One of things that caught my interest in Muff and the way he does business was an annotation he had in his printed catalogs a while back. That being, if you consigned him a replica jersey for sale, he would mark it as such in a very discrete manner so that future buyers would protected. He also stated that if you did not agree with his policy, then he asked that you please not consign the item to him. All this pre-dated the days when volumes of information was available to new collectors to protect them from such things.
I knew then and there this guy was a “collectors dealer.”

Enough about me, but what about Murf and the topic at hand. Let’s get started.

MEARS: Tell us a bit about how long you have been collecting uniform patches and what got you started?
Murf Denny: I have been collecting patches for the past ten years or so. An interest in sports, the challenge of finding them and the history behind them caught my interest to seek them.

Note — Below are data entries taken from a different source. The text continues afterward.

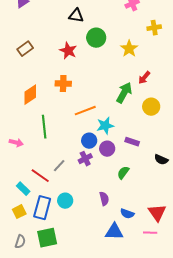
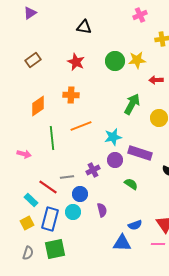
green circle: (96, 38) -> (115, 61), moved
yellow star: (129, 49) -> (137, 60), turned 30
red arrow: (144, 78) -> (156, 80), moved, turned 48
orange line: (85, 111) -> (81, 126), moved
blue circle: (89, 141) -> (80, 194), moved
purple rectangle: (132, 142) -> (140, 153), size x1.6
gray line: (59, 166) -> (67, 177), turned 40
green semicircle: (123, 173) -> (131, 184), turned 88
purple semicircle: (104, 199) -> (102, 210), moved
blue semicircle: (127, 214) -> (135, 225), turned -40

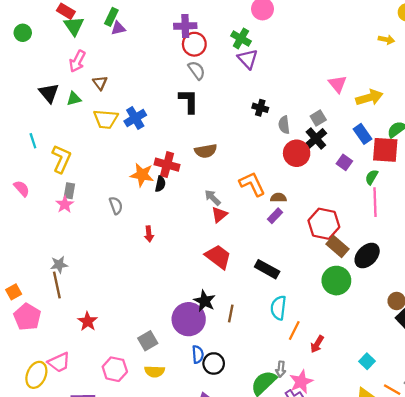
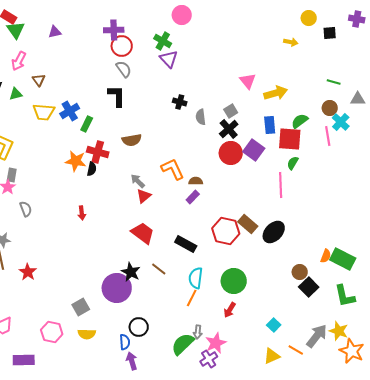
green rectangle: (111, 17) -> (87, 124), moved
blue rectangle: (363, 134) -> (270, 125), turned 30
red circle: (297, 153) -> (231, 153), moved
purple square: (344, 162) -> (254, 150), size x1.5
green semicircle: (372, 177) -> (293, 163), moved
gray semicircle: (116, 206) -> (26, 209), moved
red hexagon: (324, 224) -> (226, 231), moved
green circle: (336, 281) -> (234, 281), moved
brown line: (231, 313) -> (159, 269), moved, turned -63
red star: (88, 321) -> (28, 272), moved
orange line: (294, 331) -> (192, 298), moved
blue semicircle: (198, 354) -> (125, 342), moved

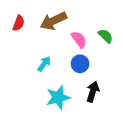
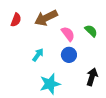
black arrow: (93, 92) -> (92, 77), moved

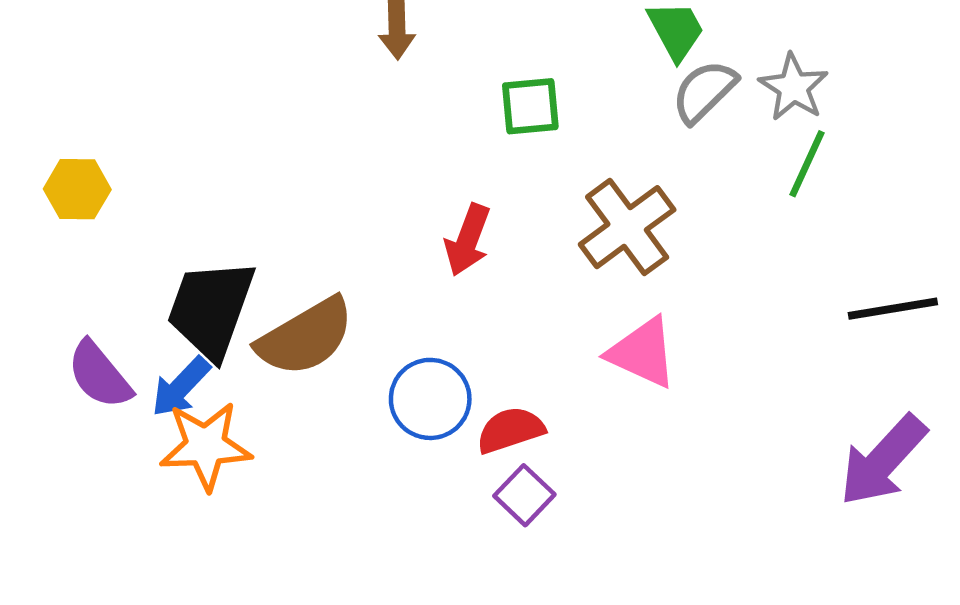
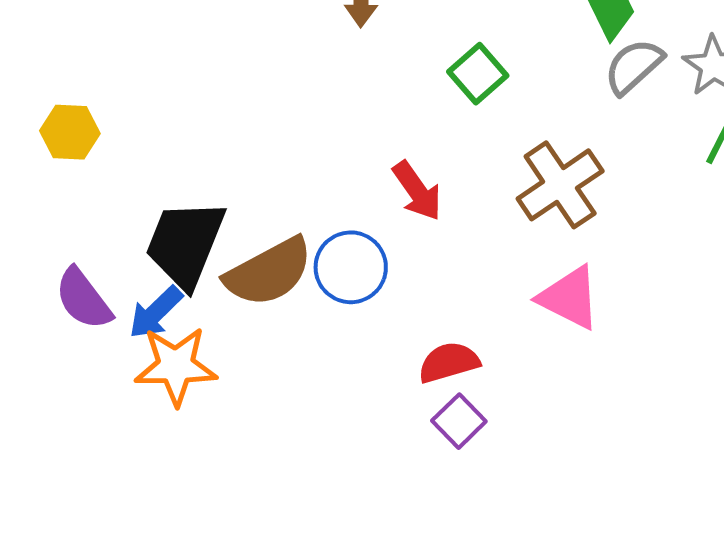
green square: (530, 106) -> (478, 74), turned -38
red arrow: (468, 240) -> (417, 191), turned -58
blue circle: (430, 399) -> (351, 267), moved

MEARS: It seems to me that the number of uniforms that feature patches has literally exploded in recent years. What do you attribute this to?
Murf Denny: The practice of adding patches to jerseys has been a natural evolution of the jersey and also Memorial patches have provided a nice way to remember and celebrate the lives of people who were responsible for their own person success and also to commemorate people who stood up and above their own sports success.

MEARS: Have you seen an increase in the number of people who collect uniform patches? Are they mostly sport specific (baseball, football etc…) or patches in general?
Murf Denny: There has been a definite upswing in patch collecting as collectors from around the US have access to their own teams’ games via cable and satellite TV and can closely follow their local teams as well as all the others in the league. Also many people who buy patches may not be active patch collectors but rather collectors of memorabilia of their own favorite team. Also eBay has brought patches to the forefront with their visibility 24/7.

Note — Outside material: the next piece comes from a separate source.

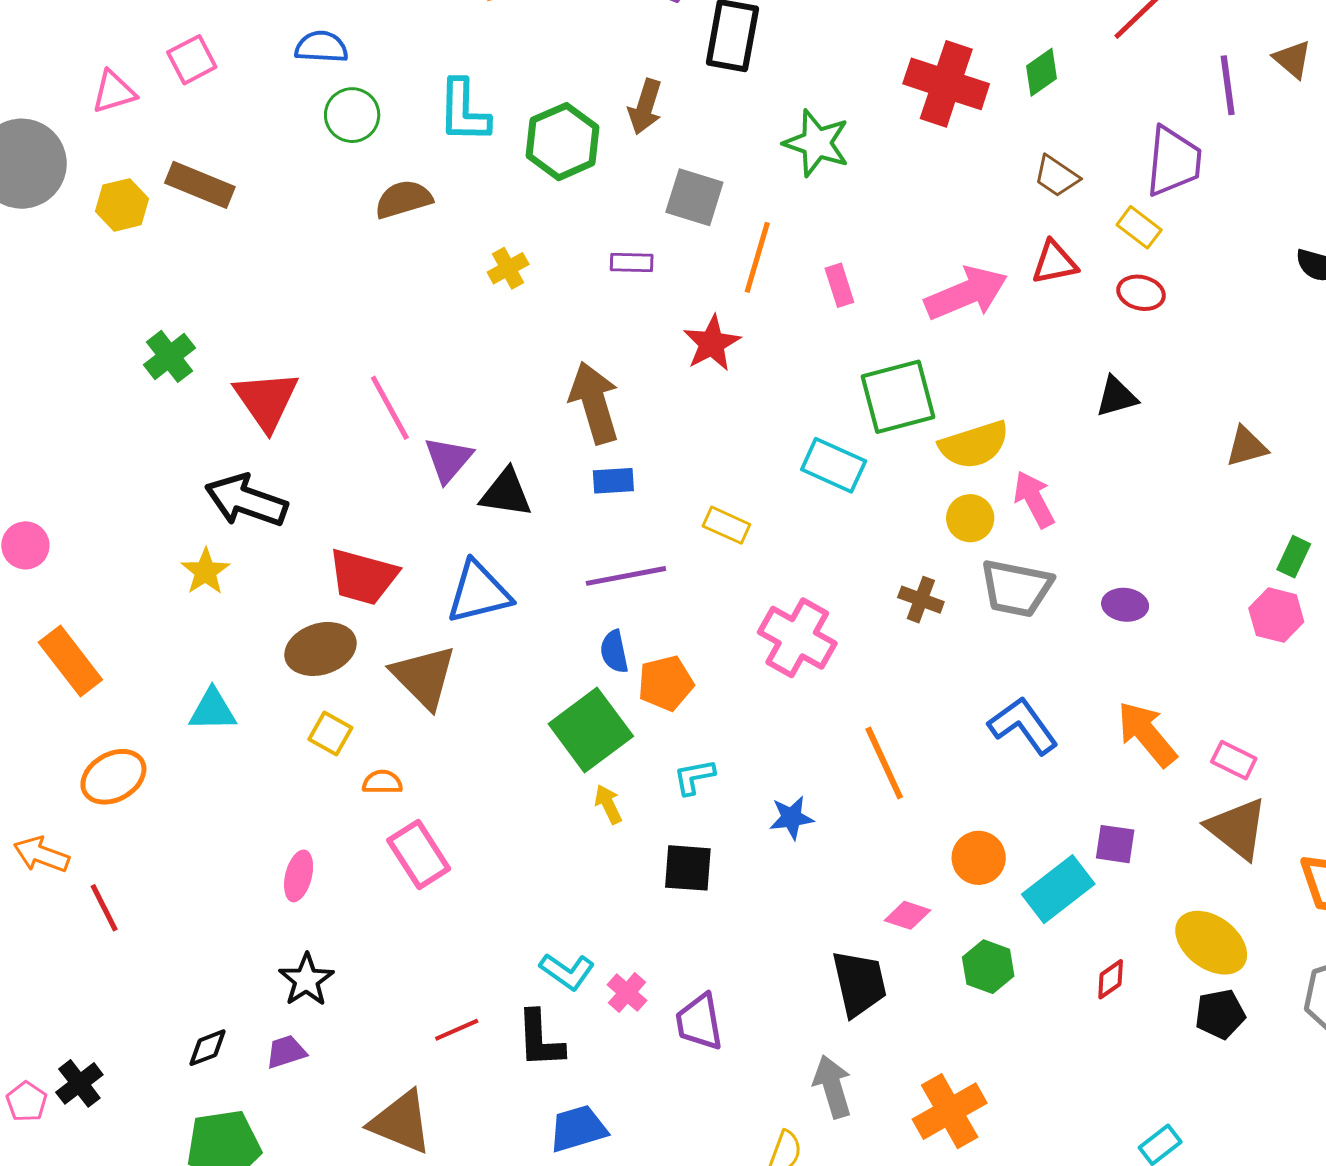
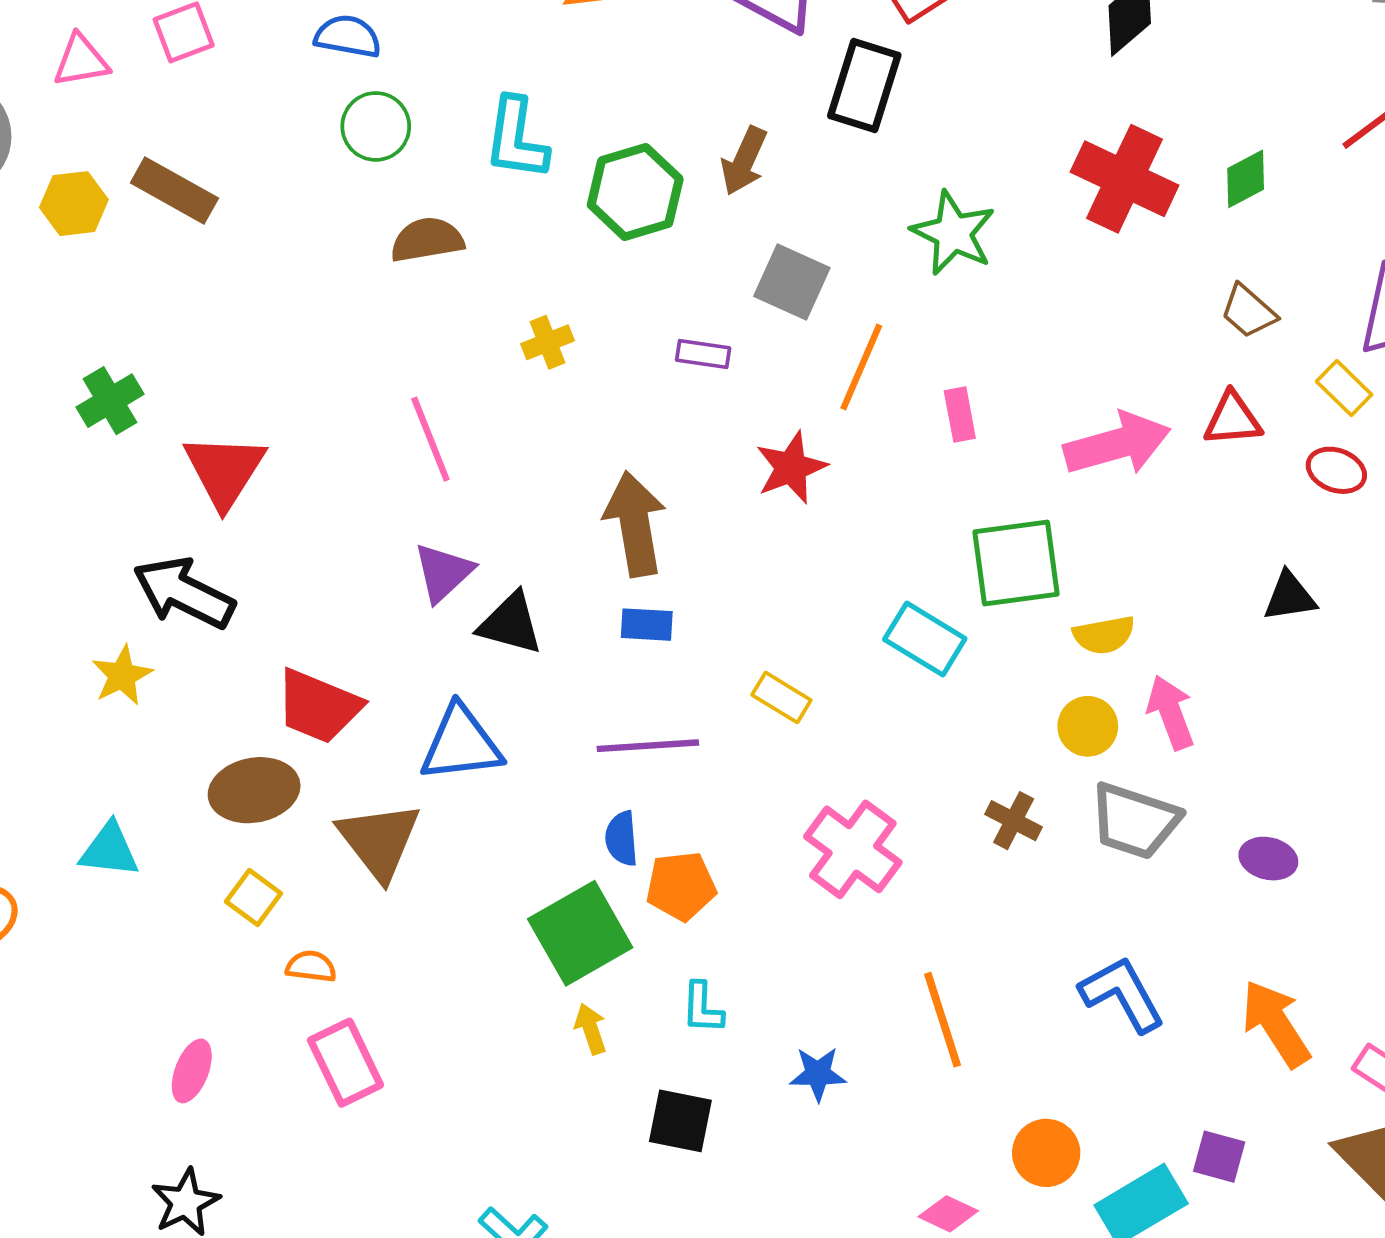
pink line: (390, 408) -> (430, 439), moved
yellow semicircle: (974, 445) -> (1104, 635), size x0.7
cyan L-shape: (694, 777) -> (702, 1008), turned -84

MEARS: If someone out there was looking to begin “patch collecting”, what advice would you offer them?
Murf Denny: My only suggestion is enjoy them. The prices can vary from extremely low to very high. When a patch first comes available the prices are usually much higher than when the patch stabilizes. As an example Super Bowl patches around game time are about two to three times the price as what they will be in a couple of months. Be patient. Values can still be found.

MEARS: Are there any reproduction patches that you have found are more likely than others to be passed off as originals? What should folks be on the look out for?
Murf Denny: Lots of reproduced patches are around and will continue to be around. They do have a place in the collecting market. Many patches from older years and memorial patches continue to be hard to locate and as game used jerseys surface many of the harder to find patches have been removed and need to be replaced. If the price is much lower than what is the norm they are possibly reproduced patches.

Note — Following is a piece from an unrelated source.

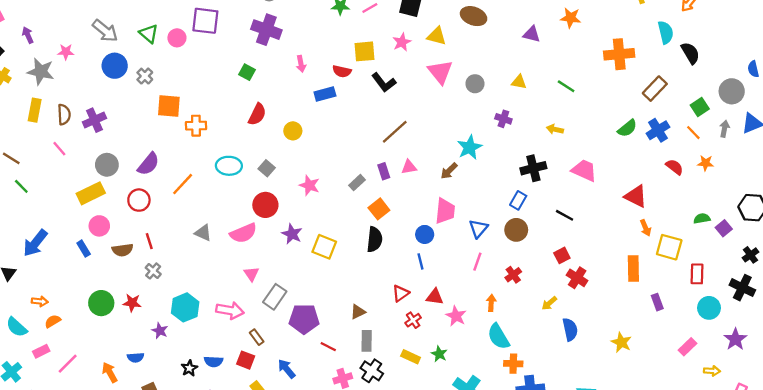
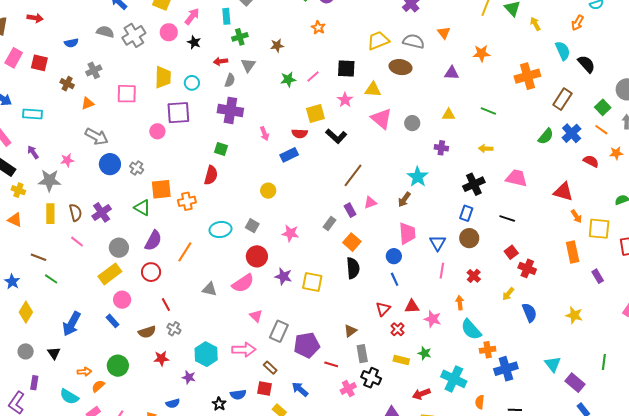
green triangle: (149, 34) -> (142, 208), moved
red semicircle: (257, 114) -> (211, 175), moved
brown semicircle: (123, 250) -> (147, 332), moved
green circle: (101, 303) -> (118, 366), moved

MEARS: A few years back I was looking to buy a 1951 Cincinnati Reds road flannel of a common player that featured the National League 75th Anniversary Patch. When I asked about the price of the jersey I was told $900 without the patch and $1800 with the patch. Do you know of any other patches that seem to command a price above the jersey itself?
Murf Denny: Many old patches continue to bring high prices. Those patches that were discarded over the years are still in demand. A company that produces reproduction patches (Willabee and Ward) has kept prices down of the very old patches. Several Memorial patches bring very high prices. The most recent example was the Walter Payton patch and I did sell one of them on a consignment basis for $800. It has been widely reported that only enough were produced for the jerseys and very, very few were available off of the jerseys. A small amount of them were sewn on black memorial bands and made available to only some club officials. Other than memorial patches the other patches can be found – at times – from much more reasonable price.

MEARS: What are the favorites in your own collection and why?
Murf Denny: All are my favorites and especially the Memorial patches. The Memorial patches represent “someone’s life” and not a date in a sports calendar and the stories behind the Memorial patches are very inspiring.

To highlight some of the points Murf made about patch availability consider these results from E-Bay Searches. (For these I did not include item description box in the search. Should you choose to, I am sure the number of items and “sleepers” will increase substantially):

Willabee Ward Patch: 391 Items Found. A number include full offerings of patches by sport including the binders.

Vintage Baseball Patch: 51 Items Found. Including what appears to be a nice Chicago White Sox jersey sleeve patch.

Baseball World Series Patch: 31 Items Found

NFL Super Bowl Patch: 148 Items Found. For a complete listing of when these where actually worn in the Super Bowl, refer back to my article of 1/26/2006.

NHL Hockey Patch: 204 Items Found.

NBA Basketball Patch: 168 Items Found.

I would also invite you to look through the patches Murf has on his web site as well.

This link will take you to his patch inventory:


One of the things I know you will enjoy about this is that Murf has started adding links to photos of these offerings as well.

I hope all this has created some level of interest for you on patches. Next week I will expound on this topic and show you how to make use of these attractive offerings within the context of imagery analysis. Until then, “The Patches Are Cool, Dad.”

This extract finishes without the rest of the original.